Create an “inner-join” union set, genomes in which a homolog for each appears:

library(dplyr)
HgcAB.genome.union <- dplyr::inner_join(HgcA.homolog.genomes, HgcB.homolog.genomes, by = "Genome.Name...Sample.Name")

## Warning: Column `Genome.Name...Sample.Name` joining factors with different
## levels, coercing to character vector

head(HgcAB.genome.union$Genome.Name...Sample.Name)

## [1] "Lentisphaerae bacterium RIFOXYA12_FULL_48_11"                                
## [2] "Desulfobulbus propionicus 1pr3, DSM 2032"                                    
## [3] "Lentisphaerae bacterium GWF2_57_35"                                          
## [4] "Geopsychrobacter electrodiphilus DSM 16401"                                  
## [5] "Desulfobulbus sp.
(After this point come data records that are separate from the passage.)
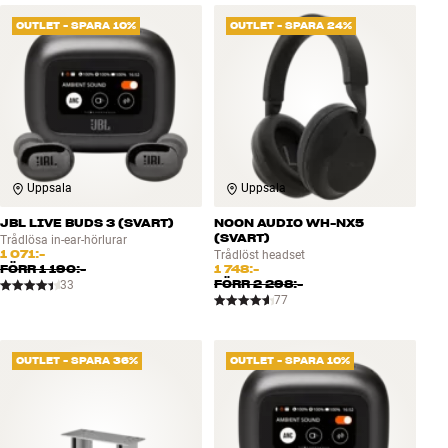
OUTLET - SPARA 10%
OUTLET - SPARA 24%
Uppsala
Uppsala
JBL LIVE BUDS 3 (SVART)
NOON AUDIO WH-NX5
(SVART)
Trådlösa in-ear-hörlurar
1 071:-
Trådlöst headset
FÖRR
1 190:-
1 748:-
FÖRR
2 298:-
33
77
OUTLET - SPARA 36%
OUTLET - SPARA 10%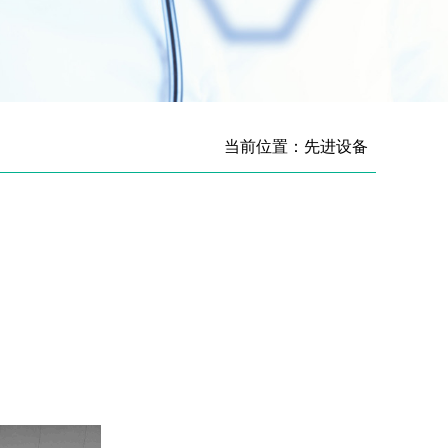
当前位置：先进设备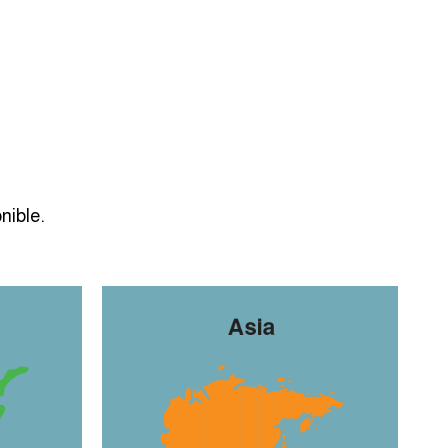
nible.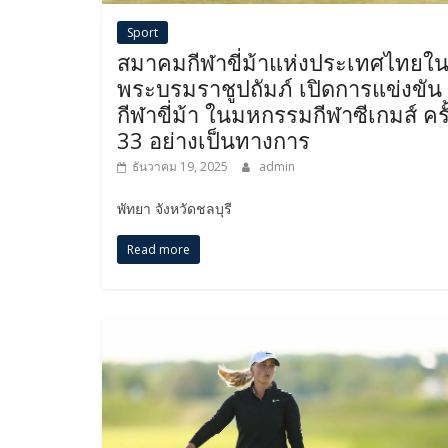
Sport
สมาคมกีฬาขี่ม้าแห่งประเทศไทยใ
พระบรมราชูปถัมภ์ เปิดการแข่งขัน
กีฬาขี่ม้า ในมหกรรมกีฬาซีเกมส์ ครั้
33 อย่างเป็นทางการ
ธันวาคม 19, 2025
admin
พัทยา จังหวัดชลบุรี
Read more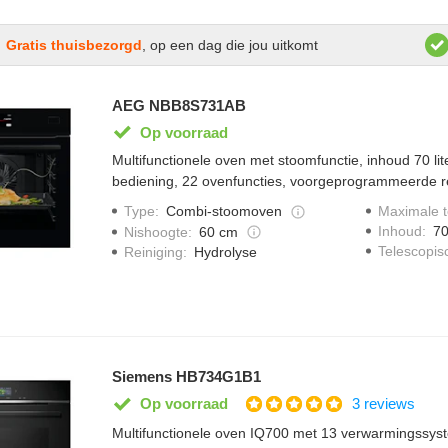
Gratis thuisbezorgd
, op een dag die jou uitkomt
AEG NBB8S731AB
Op voorraad
Multifunctionele oven met stoomfunctie, inhoud 70 lit
bediening, 22 ovenfuncties, voorgeprogrammeerde r
gewichtsgestuurde programma's, kerntemperatuurse
Type
:
Combi-stoomoven
Maximale 
snelopwarmfunctie, stoomreinigingsfunctie, automati
Inhoud
:
70
Nishoogte
:
60 cm
elektronische temperatuurregeling, restwarmte, kinde
Telescopisc
Reiniging
:
Hydrolyse
functie, regenereren en SoftMotion - zacht sluitende 
Siemens HB734G1B1
3 reviews
Op voorraad
Multifunctionele oven IQ700 met 13 verwarmingssyste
Tol-SR"                                                    
## [6] "Composite genome from Trout Bog Hypolimnion pan-assembly TBhypo.metabat.3815"

This generates a set of 149 genomes that are shared between the sets. This might be lumping duplications together…

Create an “inner-join” based on scaffold, only include scaffolds found in each gene set:

library(dplyr)
HgcA.homolog <- read.csv("HgcA_homologs.csv", header = T, sep = "\t")
colnames(HgcA.homolog) <- paste("HgcA",colnames(HgcA.homolog),sep=".")
colnames(HgcA.homolog)[9] <- "Scaffold.ID"
HgcB.homolog <- read.csv("HgcB_homologs.csv", header = T, sep = "\t")
colnames(HgcB.homolog) <- paste("HgcB",colnames(HgcB.homolog),sep=".")
colnames(HgcB.homolog)[10] <- "Scaffold.ID"
HgcAB.scaffold.full <- dplyr::full_join(HgcA.homolog, HgcB.homolog, by = "Scaffold.ID")
HgcAB.scaffold.union <- dplyr::inner_join(HgcA.homolog, HgcB.homolog, by = "Scaffold.ID")

This identifies 135 scaffolds that are found in both sets vs 237 which are found in either. In other words, of the 179 HgcB and 193 HgcA homologs, 135 are found on the same scaffold.

This does not establish co-localization however. I can compare “HcgA.End.Coord” and “HcgB.Start.Coord”:

HgcAB.same.scaffold <- HgcAB.scaffold.union[c(5,4,9,1,7,8,11,18,19)]
colnames(HgcAB.same.scaffold)[c(1,2)] <- c("Genome.Name","Genome.ID")
HgcAB.same.scaffold$A.B.dist <- HgcAB.same.scaffold$HgcA.End.Coord - HgcAB.same.scaffold$HgcB.Start.Coord

Plotting a histogram of gene distances:

hist(HgcAB.same.scaffold$A.B.dist, breaks = 1000)

This demonstrates fairly definitively that, with exception of two cases, the genes are in very close proximity to one another.